▸ **EXERCISE OBJECTIVE**: From the first line to the last, repeat the data exactly but leave out the pictures.

▸ **SUPPLIED INFORMATION**:
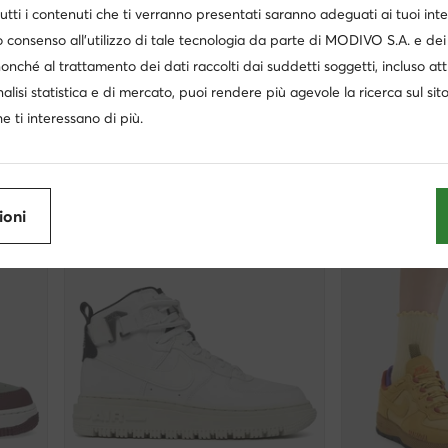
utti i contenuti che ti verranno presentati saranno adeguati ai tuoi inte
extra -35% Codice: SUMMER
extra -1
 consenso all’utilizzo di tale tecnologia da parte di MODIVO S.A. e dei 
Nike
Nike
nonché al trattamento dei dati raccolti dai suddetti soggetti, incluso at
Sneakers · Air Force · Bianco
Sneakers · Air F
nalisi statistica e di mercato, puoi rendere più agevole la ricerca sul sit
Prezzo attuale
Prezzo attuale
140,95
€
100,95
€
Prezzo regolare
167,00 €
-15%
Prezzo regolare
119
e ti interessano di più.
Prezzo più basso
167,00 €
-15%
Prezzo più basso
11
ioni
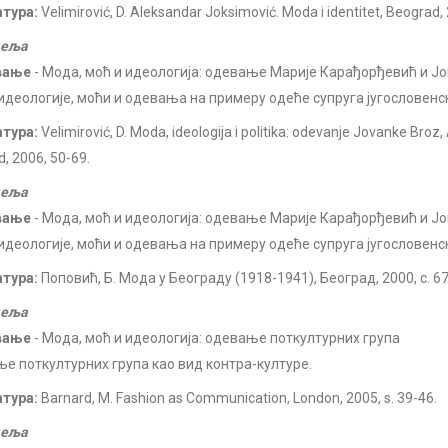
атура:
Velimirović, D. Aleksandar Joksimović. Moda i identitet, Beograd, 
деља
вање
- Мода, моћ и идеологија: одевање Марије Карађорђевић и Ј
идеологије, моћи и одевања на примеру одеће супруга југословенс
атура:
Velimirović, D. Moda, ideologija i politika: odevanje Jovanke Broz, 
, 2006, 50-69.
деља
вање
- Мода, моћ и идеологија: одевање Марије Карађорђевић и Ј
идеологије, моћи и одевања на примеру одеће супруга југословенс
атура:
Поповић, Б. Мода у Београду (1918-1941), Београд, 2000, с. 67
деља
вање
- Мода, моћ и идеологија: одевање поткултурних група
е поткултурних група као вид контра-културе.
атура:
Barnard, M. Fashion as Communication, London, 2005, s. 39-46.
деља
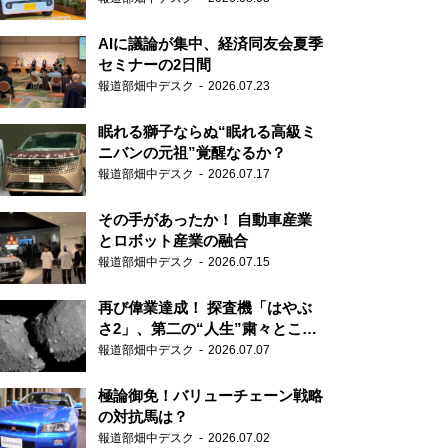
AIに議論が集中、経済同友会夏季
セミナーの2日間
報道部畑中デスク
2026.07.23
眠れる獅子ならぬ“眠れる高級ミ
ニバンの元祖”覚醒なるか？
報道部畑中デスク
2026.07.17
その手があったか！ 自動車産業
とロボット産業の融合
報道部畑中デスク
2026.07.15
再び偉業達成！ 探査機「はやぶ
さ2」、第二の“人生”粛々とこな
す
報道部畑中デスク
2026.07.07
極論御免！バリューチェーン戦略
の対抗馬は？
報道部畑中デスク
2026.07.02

▸ **SOLUTION**:
utti i contenuti che ti verranno presentati saranno adeguati ai tuoi inte
extra -35% Codice: SUMMER
extra -1
 consenso all’utilizzo di tale tecnologia da parte di MODIVO S.A. e dei 
Nike
Nike
nonché al trattamento dei dati raccolti dai suddetti soggetti, incluso at
Sneakers · Air Force · Bianco
Sneakers · Air F
nalisi statistica e di mercato, puoi rendere più agevole la ricerca sul sit
Prezzo attuale
Prezzo attuale
140,95
€
100,95
€
Prezzo regolare
167,00 €
-15%
Prezzo regolare
119
e ti interessano di più.
Prezzo più basso
167,00 €
-15%
Prezzo più basso
11
ioni
атура:
Velimirović, D. Aleksandar Joksimović. Moda i identitet, Beograd, 
деља
вање
- Мода, моћ и идеологија: одевање Марије Карађорђевић и Ј
идеологије, моћи и одевања на примеру одеће супруга југословенс
атура:
Velimirović, D. Moda, ideologija i politika: odevanje Jovanke Broz, 
, 2006, 50-69.
деља
вање
- Мода, моћ и идеологија: одевање Марије Карађорђевић и Ј
идеологије, моћи и одевања на примеру одеће супруга југословенс
атура:
Поповић, Б. Мода у Београду (1918-1941), Београд, 2000, с. 67
деља
вање
- Мода, моћ и идеологија: одевање поткултурних група
е поткултурних група као вид контра-културе.
атура:
Barnard, M. Fashion as Communication, London, 2005, s. 39-46.
деља
AIに議論が集中、経済同友会夏季
セミナーの2日間
報道部畑中デスク
2026.07.23
眠れる獅子ならぬ“眠れる高級ミ
ニバンの元祖”覚醒なるか？
報道部畑中デスク
2026.07.17
その手があったか！ 自動車産業
とロボット産業の融合
報道部畑中デスク
2026.07.15
再び偉業達成！ 探査機「はやぶ
さ2」、第二の“人生”粛々とこな
す
報道部畑中デスク
2026.07.07
極論御免！バリューチェーン戦略
の対抗馬は？
報道部畑中デスク
2026.07.02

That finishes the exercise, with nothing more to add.